Has he always been oblivious & useless?

It's your home, not his.
Tell him before the next incident - Jonny it does not help when I'm dealing with the kids for you to plonk yourself down and get in the way. Please use a bit of common sense and stay out of the way until I'm sorted.

thetapdrips · 30/01/2025 10:13

He does have autism @CoffeeBeansGalore so not totally his fault but he is very stressful to deal with as he’s so oblivious to social cues.

OP posts:
TheWonderhorse · 30/01/2025 10:15

I think bedroom at bathtime is a bit odd but ask him to help!

Living room in the morning not so U.

I reckon if he's expected to pitch in, perhaps by cajoling 4 year old into trousers, then he will either make your life easier or hide. Win win.

thetapdrips · 30/01/2025 10:16

I don’t want him to pitch in - just to not be There.

OP posts:
TheWonderhorse · 30/01/2025 10:19

thetapdrips · 30/01/2025 10:16

I don’t want him to pitch in - just to not be There.

Why not? He should make himself useful if he's living with you.
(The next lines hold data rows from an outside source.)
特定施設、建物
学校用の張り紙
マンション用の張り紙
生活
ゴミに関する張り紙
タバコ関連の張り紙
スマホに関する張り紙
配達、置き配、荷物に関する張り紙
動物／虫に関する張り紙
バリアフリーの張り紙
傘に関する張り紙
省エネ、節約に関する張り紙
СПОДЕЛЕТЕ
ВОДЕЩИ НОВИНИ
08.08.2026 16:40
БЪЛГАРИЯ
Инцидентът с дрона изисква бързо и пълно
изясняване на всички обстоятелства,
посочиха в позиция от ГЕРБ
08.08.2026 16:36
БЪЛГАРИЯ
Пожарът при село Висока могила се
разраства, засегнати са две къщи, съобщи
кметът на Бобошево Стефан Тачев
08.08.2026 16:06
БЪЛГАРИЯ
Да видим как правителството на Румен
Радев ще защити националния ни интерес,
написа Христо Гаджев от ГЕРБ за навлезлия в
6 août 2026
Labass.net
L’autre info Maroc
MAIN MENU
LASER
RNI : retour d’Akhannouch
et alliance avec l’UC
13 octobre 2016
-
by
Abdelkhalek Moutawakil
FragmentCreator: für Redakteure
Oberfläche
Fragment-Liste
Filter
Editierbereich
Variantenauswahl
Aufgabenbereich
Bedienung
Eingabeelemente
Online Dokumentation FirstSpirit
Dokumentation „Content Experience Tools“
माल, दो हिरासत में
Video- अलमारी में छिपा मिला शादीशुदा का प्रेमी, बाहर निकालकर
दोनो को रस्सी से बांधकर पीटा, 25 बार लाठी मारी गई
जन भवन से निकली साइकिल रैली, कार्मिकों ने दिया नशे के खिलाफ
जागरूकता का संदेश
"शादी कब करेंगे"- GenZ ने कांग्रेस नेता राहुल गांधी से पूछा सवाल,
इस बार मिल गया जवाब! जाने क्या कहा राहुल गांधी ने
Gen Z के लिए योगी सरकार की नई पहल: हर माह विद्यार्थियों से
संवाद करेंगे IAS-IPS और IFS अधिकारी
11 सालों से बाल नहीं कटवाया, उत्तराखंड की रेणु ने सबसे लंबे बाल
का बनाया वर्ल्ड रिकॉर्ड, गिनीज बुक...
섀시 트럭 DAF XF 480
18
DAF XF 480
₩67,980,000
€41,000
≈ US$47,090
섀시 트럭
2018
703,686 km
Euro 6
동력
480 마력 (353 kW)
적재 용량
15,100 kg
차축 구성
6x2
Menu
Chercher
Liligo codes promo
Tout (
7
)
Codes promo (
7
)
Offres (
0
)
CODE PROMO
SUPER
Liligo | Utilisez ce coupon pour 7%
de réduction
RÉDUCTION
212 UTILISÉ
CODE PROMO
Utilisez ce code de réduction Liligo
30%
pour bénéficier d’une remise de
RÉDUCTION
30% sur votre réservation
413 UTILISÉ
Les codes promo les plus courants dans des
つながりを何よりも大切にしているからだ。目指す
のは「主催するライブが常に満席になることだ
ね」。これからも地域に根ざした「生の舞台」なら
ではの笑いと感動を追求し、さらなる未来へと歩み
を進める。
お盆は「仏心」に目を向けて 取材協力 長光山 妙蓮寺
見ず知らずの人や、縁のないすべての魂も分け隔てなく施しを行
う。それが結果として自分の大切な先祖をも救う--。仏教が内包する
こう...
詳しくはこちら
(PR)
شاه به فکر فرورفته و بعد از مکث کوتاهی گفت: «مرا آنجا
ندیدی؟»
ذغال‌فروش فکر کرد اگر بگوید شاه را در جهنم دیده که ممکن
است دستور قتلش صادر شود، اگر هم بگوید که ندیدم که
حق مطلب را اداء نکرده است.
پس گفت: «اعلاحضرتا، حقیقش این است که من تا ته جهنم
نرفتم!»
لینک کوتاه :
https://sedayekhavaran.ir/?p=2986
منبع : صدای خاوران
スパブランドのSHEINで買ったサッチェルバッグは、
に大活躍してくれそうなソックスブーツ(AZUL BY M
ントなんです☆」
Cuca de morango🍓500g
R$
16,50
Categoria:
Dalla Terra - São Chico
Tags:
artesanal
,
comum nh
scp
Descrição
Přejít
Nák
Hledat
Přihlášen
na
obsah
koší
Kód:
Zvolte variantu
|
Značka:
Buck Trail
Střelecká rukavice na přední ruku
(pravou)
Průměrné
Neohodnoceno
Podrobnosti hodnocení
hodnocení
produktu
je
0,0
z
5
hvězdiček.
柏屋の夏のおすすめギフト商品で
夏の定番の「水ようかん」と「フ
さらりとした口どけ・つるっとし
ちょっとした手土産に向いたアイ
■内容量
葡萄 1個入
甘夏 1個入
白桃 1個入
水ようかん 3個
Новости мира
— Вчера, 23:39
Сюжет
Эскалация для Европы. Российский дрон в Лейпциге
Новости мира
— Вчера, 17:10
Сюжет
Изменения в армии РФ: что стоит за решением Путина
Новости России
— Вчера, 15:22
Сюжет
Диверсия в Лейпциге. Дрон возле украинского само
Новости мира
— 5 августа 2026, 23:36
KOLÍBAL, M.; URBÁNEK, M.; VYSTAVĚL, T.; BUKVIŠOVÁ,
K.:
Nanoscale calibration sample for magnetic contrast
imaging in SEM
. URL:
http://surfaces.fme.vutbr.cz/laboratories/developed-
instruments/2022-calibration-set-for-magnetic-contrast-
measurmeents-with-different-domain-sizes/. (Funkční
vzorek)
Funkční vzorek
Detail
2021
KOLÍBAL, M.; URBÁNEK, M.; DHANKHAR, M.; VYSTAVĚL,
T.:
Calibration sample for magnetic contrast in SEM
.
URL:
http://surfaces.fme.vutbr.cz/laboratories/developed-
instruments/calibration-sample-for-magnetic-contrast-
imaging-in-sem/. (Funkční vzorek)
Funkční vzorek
Sherararara · 30/01/2025 10:20

Tell him to move out.

thetapdrips · 30/01/2025 10:21

He makes things worse. He can’t move out - his house sale hasn’t gone through yet.

OP posts:
TheYearOfSmallThings · 30/01/2025 10:24

I would say "Brother I've noticed the children play up more when they have you as an audience, so can you go in another room when I'm trying to get them up and out or do bedtime? It goes much more quickly and easily."

furiousnana · 30/01/2025 12:39

if you just don't want him to be there, then you need to grit your teeth and have an adult conversation with him. is he your brother or your partners?

its's got nothing to do with the kids and their routine.. you want him out, then ask him to leave.. simple

KrisAkabusi · 30/01/2025 13:01

thetapdrips · 30/01/2025 10:01

@HeronWing - what I’m trying to work out here is why it bothers me and how I can communicate that to him. I don’t need people saying things like ‘tell him that.’ tell him what? ‘Get out of the room as you’re bothering me’ isn’t going to stop it happening again and again.

Why isn't it? If you've never said it before, how do you know how he'll react?